[Task prompt] Nothing may be left out of the listing below but its images; repeat the rest exactly.

[Collected data]

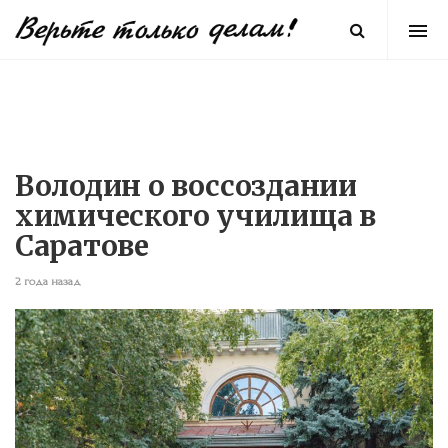
Володин о воссоздании
химического училища в
Саратове
2 года назад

[Exercise answer]
Володин о воссоздании
химического училища в
Саратове
2 года назад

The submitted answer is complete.